[SOURCE RECORDS]

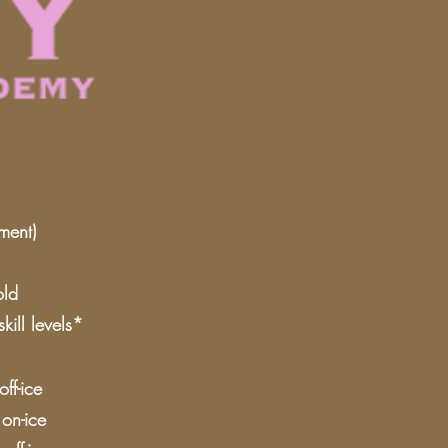
ment)
old
ill levels*
ff-ice
on-ice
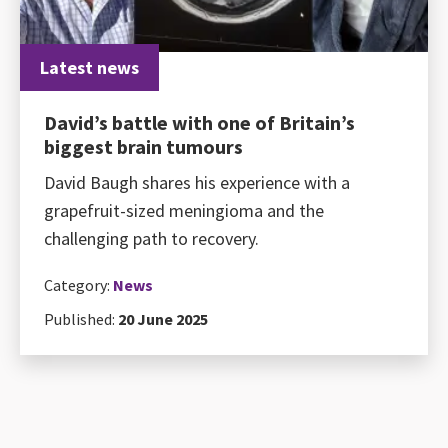
Latest news
David’s battle with one of Britain’s
biggest brain tumours
David Baugh shares his experience with a
grapefruit-sized meningioma and the
challenging path to recovery.
Category:
News
Published:
20 June 2025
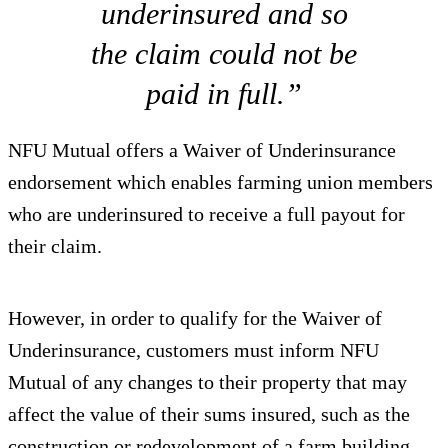
underinsured and so
the claim could not be
paid in full.”
NFU Mutual offers a Waiver of Underinsurance
endorsement which enables farming union members
who are underinsured to receive a full payout for
their claim.
However, in order to qualify for the Waiver of
Underinsurance, customers must inform NFU
Mutual of any changes to their property that may
affect the value of their sums insured, such as the
construction or redevelopment of a farm building.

[/SOURCE RECORDS]

- [TASK TO CARRY OUT]: Would you write out all of the records exactly, omitting the pictures?

- [RESULT BELOW]:
ment)
old
ill levels*
ff-ice
on-ice
Latest news
David’s battle with one of Britain’s
biggest brain tumours
David Baugh shares his experience with a
grapefruit-sized meningioma and the
challenging path to recovery.
Category:
News
Published:
20 June 2025
underinsured and so
the claim could not be
paid in full.”
NFU Mutual offers a Waiver of Underinsurance
endorsement which enables farming union members
who are underinsured to receive a full payout for
their claim.
However, in order to qualify for the Waiver of
Underinsurance, customers must inform NFU
Mutual of any changes to their property that may
affect the value of their sums insured, such as the
construction or redevelopment of a farm building.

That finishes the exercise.